- [WHAT YOU SHOULD DO] Every line in the entries where "работы" is found should be copied.

* * * * * * *

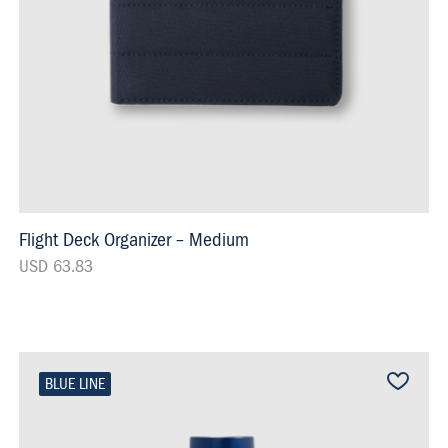
Flight Deck Organizer – Medium
USD 63.83
BLUE LINE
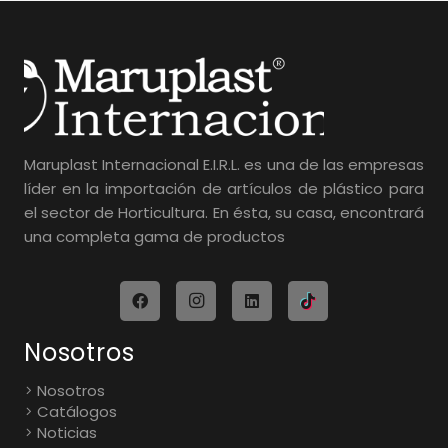
Maruplast Internacional E.I.R.L. es una de las empresas
líder en la importación de artículos de plástico para
el sector de Horticultura. En ésta, su casa, encontrará
una completa gama de productos
Nosotros
Nosotros
Catálogos
Noticias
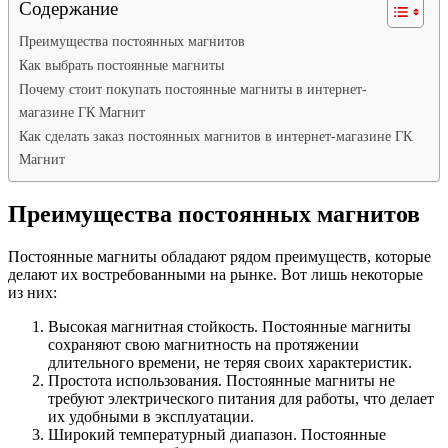
Содержание
Преимущества постоянных магнитов
Как выбрать постоянные магниты
Почему стоит покупать постоянные магниты в интернет-
магазине ГК Магнит
Как сделать заказ постоянных магнитов в интернет-магазине ГК
Магнит
Преимущества постоянных магнитов
Постоянные магниты обладают рядом преимуществ, которые
делают их востребованными на рынке. Вот лишь некоторые
из них:
Высокая магнитная стойкость. Постоянные магниты
сохраняют свою магнитность на протяжении
длительного времени, не теряя своих характеристик.
Простота использования. Постоянные магниты не
требуют электрического питания для работы, что делает
их удобными в эксплуатации.
Широкий температурный диапазон. Постоянные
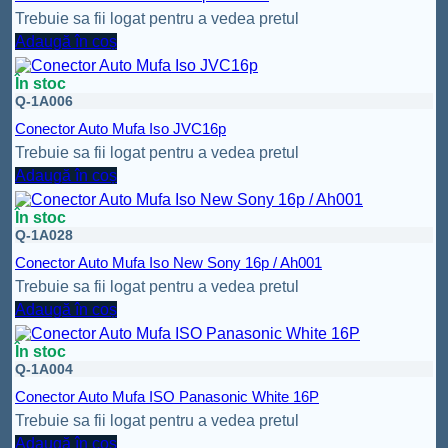
Trebuie sa fii logat pentru a vedea pretul
Adaugă în coș
În stoc
Q-1A006
Conector Auto Mufa Iso JVC16p
Trebuie sa fii logat pentru a vedea pretul
Adaugă în coș
În stoc
Q-1A028
Conector Auto Mufa Iso New Sony 16p / Ah001
Trebuie sa fii logat pentru a vedea pretul
Adaugă în coș
În stoc
Q-1A004
Conector Auto Mufa ISO Panasonic White 16P
Trebuie sa fii logat pentru a vedea pretul
Adaugă în coș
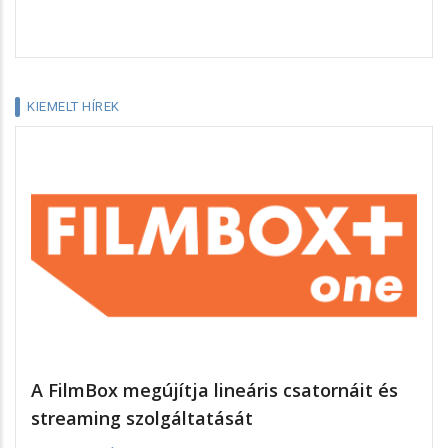
KIEMELT HÍREK
A FilmBox megújítja lineáris csatornáit és
streaming szolgáltatását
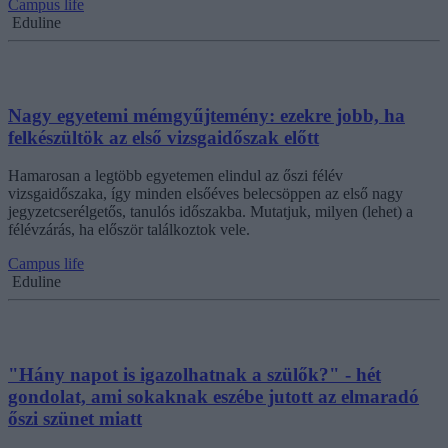
Campus life
Eduline
Nagy egyetemi mémgyűjtemény: ezekre jobb, ha
felkészültök az első vizsgaidőszak előtt
Hamarosan a legtöbb egyetemen elindul az őszi félév
vizsgaidőszaka, így minden elsőéves belecsöppen az első nagy
jegyzetcserélgetős, tanulós időszakba. Mutatjuk, milyen (lehet) a
félévzárás, ha először találkoztok vele.
Campus life
Eduline
"Hány napot is igazolhatnak a szülők?" - hét
gondolat, ami sokaknak eszébe jutott az elmaradó
őszi szünet miatt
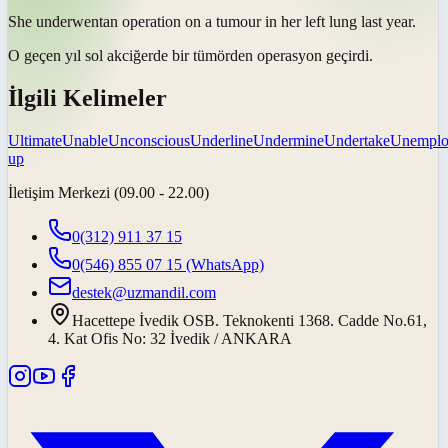
She
underwent
an operation on a tumour in her left lung last year.
O geçen yıl sol akciğerde bir tümörden operasyon
geçirdi
.
İlgili Kelimeler
Ultimate
Unable
Unconscious
Underline
Undermine
Undertake
Unemplo
up
İletişim Merkezi (09.00 - 22.00)
0(312) 911 37 15
0(546) 855 07 15
(WhatsApp)
destek@uzmandil.com
Hacettepe İvedik OSB. Teknokenti 1368. Cadde No.61,
4. Kat Ofis No: 32 İvedik / ANKARA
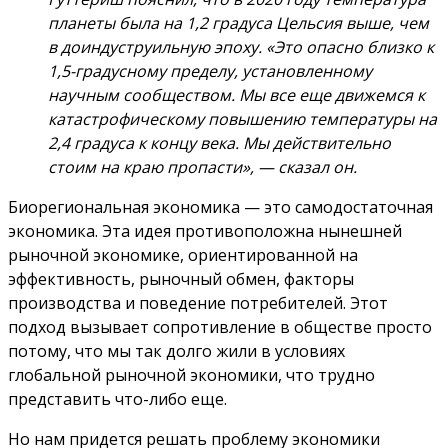
планеты была на 1,2 градуса Цельсия выше, чем
в доиндуструильную эпоху. «Это опасно близко к
1,5-градусному пределу, установленному
научным сообществом. Мы все еще движемся к
катастрофическому повышению температуры на
2,4 градуса к концу века. Мы действительно
стоим на краю пропасти», — сказал он.
Биорегиональная экономика — это самодостаточная
экономика. Эта идея противоположна нынешней
рыночной экономике, ориентированной на
эффективность, рыночный обмен, факторы
производства и поведение потребителей. Этот
подход вызывает сопротивление в обществе просто
потому, что мы так долго жили в условиях
глобальной рыночной экономики, что трудно
представить что-либо еще.
Но нам придется решать проблему экономики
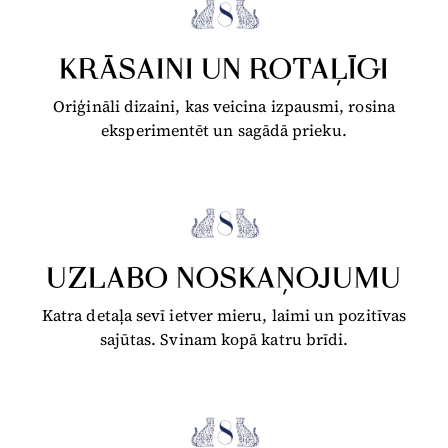
KRĀSAINI UN ROTAĻĪGI
Oriģināli dizaini, kas veicina izpausmi, rosina
eksperimentēt un sagādā prieku.
UZLABO NOSKAŅOJUMU
Katra detaļa sevī ietver mieru, laimi un pozitīvas
sajūtas. Svinam kopā katru brīdi.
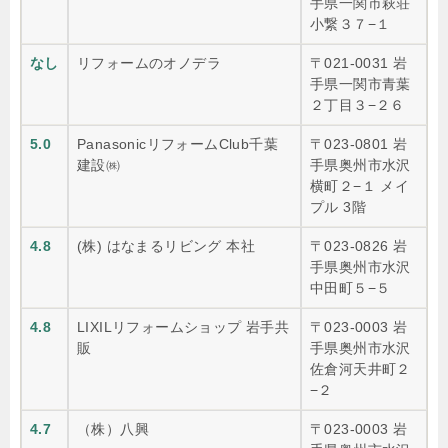
手県一関市萩荘
小繋３７−１
なし
リフォームのオノデラ
〒021-0031 岩
手県一関市青葉
２丁目３−２６
5.0
PanasonicリフォームClub千葉
〒023-0801 岩
建設㈱
手県奥州市水沢
横町２−１ メイ
プル 3階
4.8
(株) はなまるリビング 本社
〒023-0826 岩
手県奥州市水沢
中田町５−５
4.8
LIXILリフォームショップ 岩手共
〒023-0003 岩
販
手県奥州市水沢
佐倉河天井町２
−２
4.7
（株）八興
〒023-0003 岩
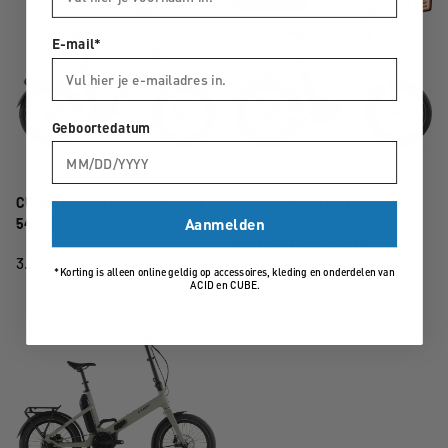
E-mail*
Geboortedatum
CUBE FOLD HYBRID COMFORT
CUBE COMPACT HYBRID
Aanmelden
545 SEAGREY/REFLEX
COMFORT 545
SKYLIGHTBLUE/BLUE
3.399,-
*Korting is alleen online geldig op accessoires, kleding en onderdelen van
1.999,-
2.599,-
ACID en CUBE.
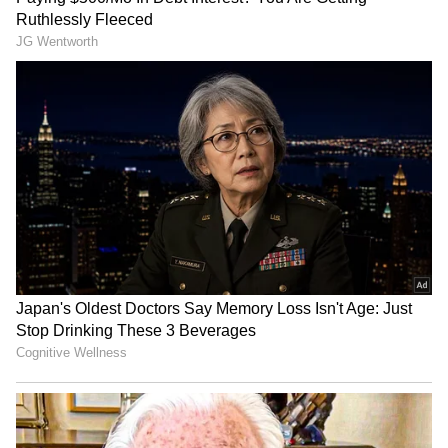
கூறப்படுகிறது.
துணை முதலமைச்சர் பதவி வழங்கப்பட்ட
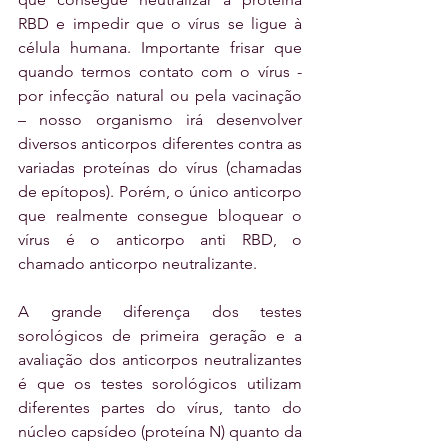
RBD e impedir que o vírus se ligue à 
célula humana. Importante frisar que 
quando termos contato com o vírus - 
por infecção natural ou pela vacinação 
– nosso organismo irá desenvolver 
diversos anticorpos diferentes contra as 
variadas proteínas do vírus (chamadas 
de epítopos). Porém, o único anticorpo 
que realmente consegue bloquear o 
vírus é o anticorpo anti RBD, o 
chamado anticorpo neutralizante.
A grande diferença dos testes 
sorológicos de primeira geração e a 
avaliação dos anticorpos neutralizantes 
é que os testes sorológicos utilizam 
diferentes partes do vírus, tanto do 
núcleo capsídeo (proteína N) quanto da 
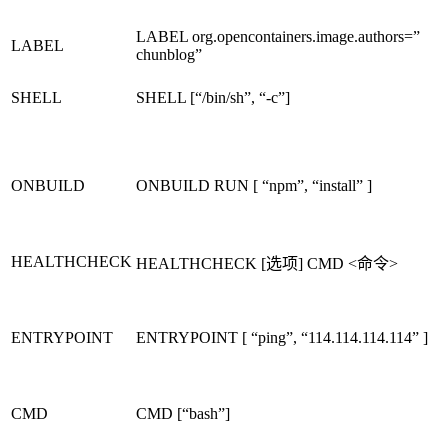
LABEL org.opencontainers.image.authors=”
LABEL
chunblog”
SHELL
SHELL [“/bin/sh”, “-c”]
ONBUILD
ONBUILD RUN [ “npm”, “install” ]
HEALTHCHECK
HEALTHCHECK [选项] CMD <命令>
ENTRYPOINT
ENTRYPOINT [ “ping”, “114.114.114.114” ]
CMD
CMD [“bash”]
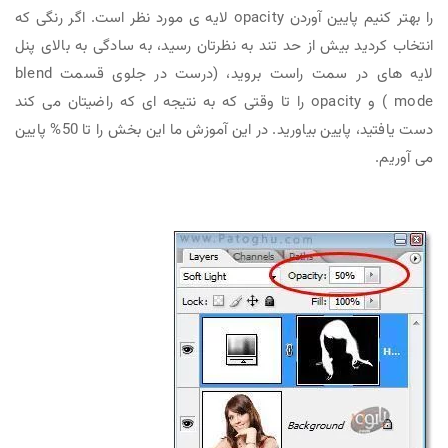
را بهتر کنیم پایین آوردن opacity لایه ی مورد نظر است. اگر رنگی که
انتخاب کردید بیش از حد تند به نظرتان رسید، به سادگی به بالای پنل
لایه های در سمت راست بروید، (درست در جلوی قسمت blend
mode ) و opacity را تا وقتی که به نتیجه ای که راضیتان می کند
دست یافتید، پایین بیاورید. در این آموزش ما این بخش را تا 50% پایین
می آوریم.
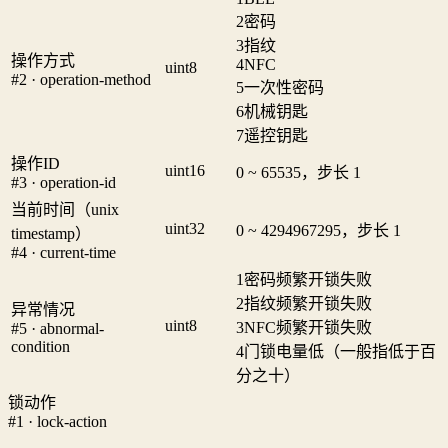
2
密码
3
指纹
操作方式
4
NFC
uint8
#2 · operation-method
5
一次性密码
6
机械钥匙
7
遥控钥匙
操作ID
uint16
0 ~ 65535，步长 1
#3 · operation-id
当前时间（unix
uint32
0 ~ 4294967295，步长 1
timestamp）
#4 · current-time
1
密码频繁开锁失败
2
指纹频繁开锁失败
异常情况
uint8
3
NFC频繁开锁失败
#5 · abnormal-
condition
4
门锁电量低（一般指低于百
分之十）
锁动作
#1 · lock-action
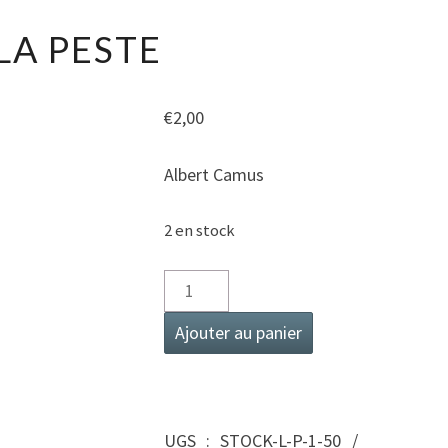
LA
LA PESTE
PESTE
€
2,00
Albert Camus
2 en stock
quantité
de
Ajouter au panier
La
peste
UGS :
STOCK-L-P-1-50 /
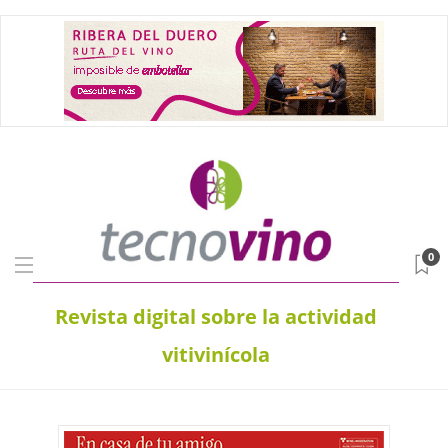
0
Revista digital sobre la actividad
vitivinícola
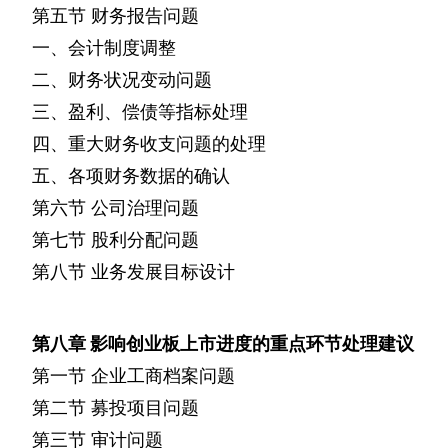
第五节
财务报告问题
一、会计制度调整
二、财务状况变动问题
三、盈利、偿债等指标处理
四、重大财务收支问题的处理
五、各项财务数据的确认
第六节
公司治理问题
第七节
股利分配问题
第八节
业务发展目标设计
第八章
影响创业板上市进度的重点环节处理建议
第一节
企业工商档案问题
第二节
募投项目问题
第三节
审计问题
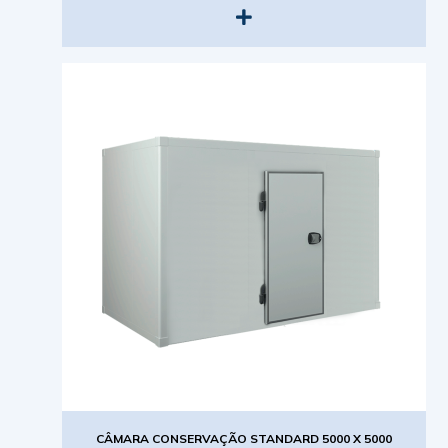
CÂMARA CONSERVAÇÃO STANDARD 5000 X 5000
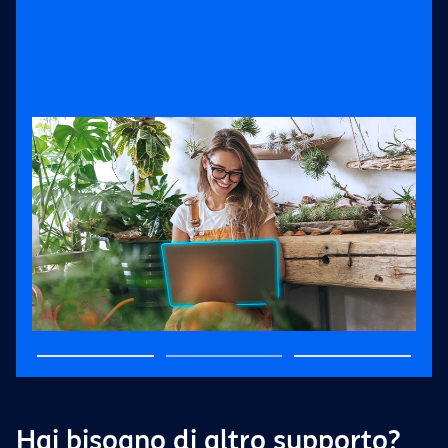
Hai bisogno di altro supporto?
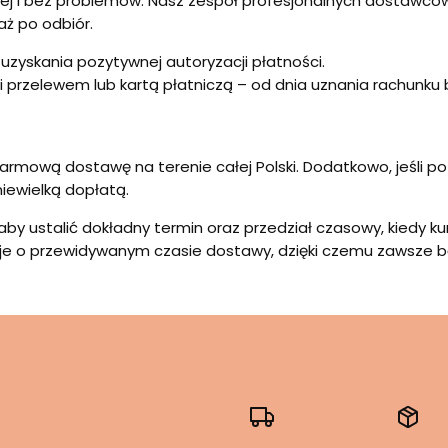
iej i bez problemów. Nasz zespół profesjonalnych dostawcó
ż po odbiór.
uzyskania pozytywnej autoryzacji płatności.
i przelewem lub kartą płatniczą – od dnia uznania rachunk
armową dostawę na terenie całej Polski. Dodatkowo, jeśli p
iewielką dopłatą.
aby ustalić dokładny termin oraz przedział czasowy, kiedy k
cje o przewidywanym czasie dostawy, dzięki czemu zawsze bę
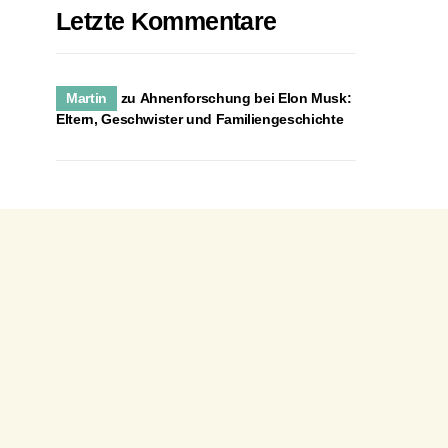
Letzte Kommentare
Martin
zu
Ahnenforschung bei Elon Musk:
Eltern, Geschwister und Familiengeschichte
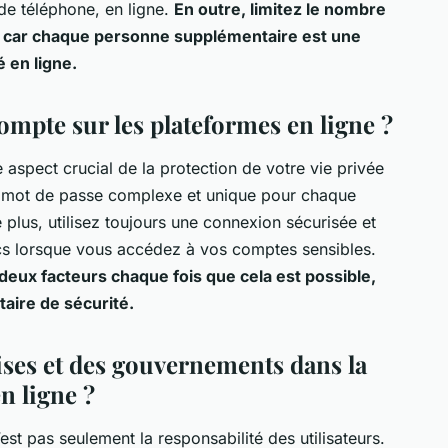
e téléphone, en ligne.
En outre, limitez le nombre
, car chaque personne supplémentaire est une
 en ligne.
mpte sur les plateformes en ligne ?
 aspect crucial de la protection de votre vie privée
un mot de passe complexe et unique pour chaque
lus, utilisez toujours une connexion sécurisée et
lics lorsque vous accédez à vos comptes sensibles.
 deux facteurs chaque fois que cela est possible,
aire de sécurité.
rises et des gouvernements dans la
en ligne ?
’est pas seulement la responsabilité des utilisateurs.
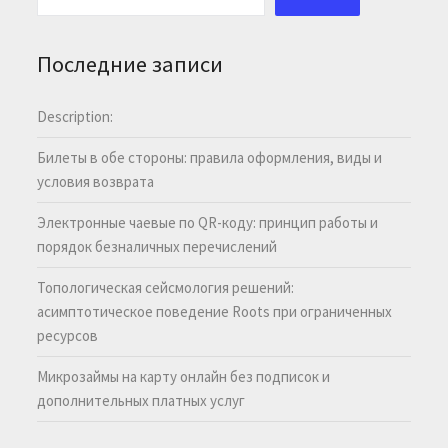
Последние записи
Description:
Билеты в обе стороны: правила оформления, виды и
условия возврата
Электронные чаевые по QR-коду: принцип работы и
порядок безналичных перечислений
Топологическая сейсмология решений:
асимптотическое поведение Roots при ограниченных
ресурсов
Микрозаймы на карту онлайн без подписок и
дополнительных платных услуг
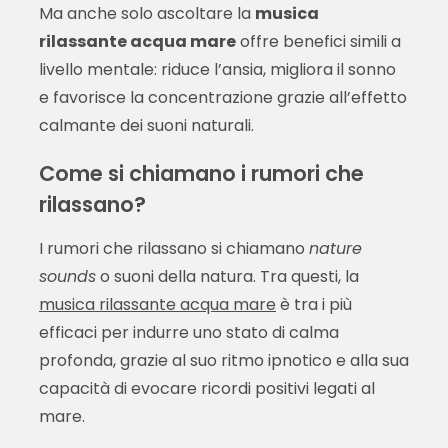
Ma anche solo ascoltare la
musica
rilassante acqua mare
offre benefici simili a
livello mentale: riduce l’ansia, migliora il sonno
e favorisce la concentrazione grazie all’effetto
calmante dei suoni naturali.
Come si chiamano i rumori che
rilassano?
I rumori che rilassano si chiamano
nature
sounds
o suoni della natura. Tra questi, la
musica rilassante acqua mare
è tra i più
efficaci per indurre uno stato di calma
profonda, grazie al suo ritmo ipnotico e alla sua
capacità di evocare ricordi positivi legati al
mare.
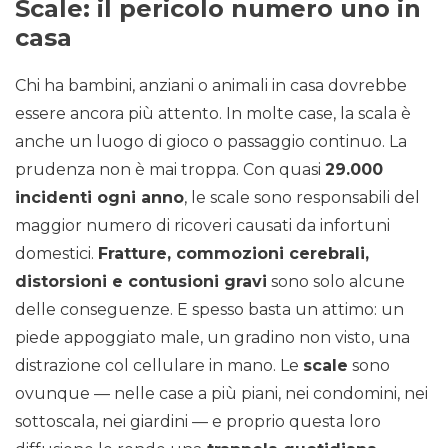
Scale: il pericolo numero uno in
casa
Chi ha bambini, anziani o animali in casa dovrebbe
essere ancora più attento. In molte case, la scala è
anche un luogo di gioco o passaggio continuo. La
prudenza non è mai troppa. Con quasi
29.000
incidenti ogni anno
, le scale sono responsabili del
maggior numero di ricoveri causati da infortuni
domestici.
Fratture, commozioni cerebrali,
distorsioni e contusioni gravi
sono solo alcune
delle conseguenze. E spesso basta un attimo: un
piede appoggiato male, un gradino non visto, una
distrazione col cellulare in mano. Le
scale
sono
ovunque — nelle case a più piani, nei condomini, nei
sottoscala, nei giardini — e proprio questa loro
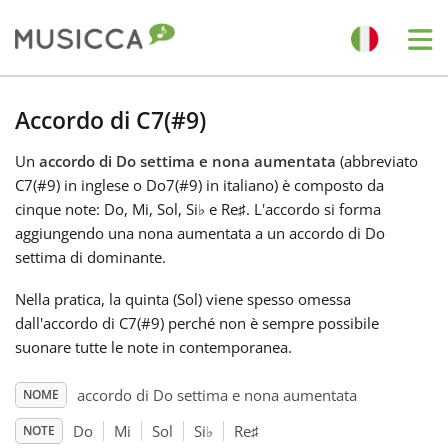
Me
Bahasa Indonesia
Accordo di C7(#9)
Un
accordo di Do settima e nona aumentata
(abbreviato
Български
C7(#9) in inglese o Do7(#9) in italiano) è composto da
cinque note: Do, Mi, Sol, Si
♭
e Re
♯
. L'accordo si forma
Dansk
aggiungendo una nona aumentata a un accordo di Do
settima di dominante.
Deutsch
Nella pratica, la quinta (Sol) viene spesso omessa
dall'accordo di C7(#9) perché non è sempre possibile
suonare tutte le note in contemporanea.
English
accordo di Do settima e nona aumentata
NOME
Español
Do
Mi
Sol
Si
♭
Re
♯
NOTE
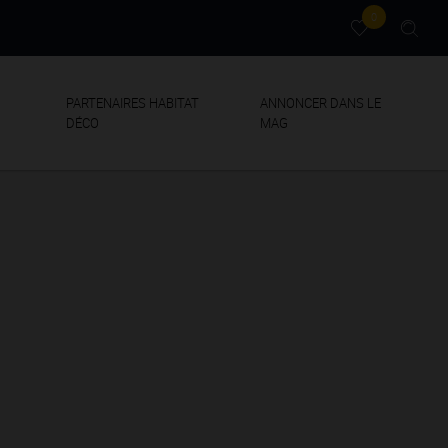
0
PARTENAIRES HABITAT
ANNONCER DANS LE
DÉCO
MAG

* * * * * * *

- [WRITTEN RESPONSE]
требуют электрического питания для работы, что делает
Электронные чаевые по QR-коду: принцип работы и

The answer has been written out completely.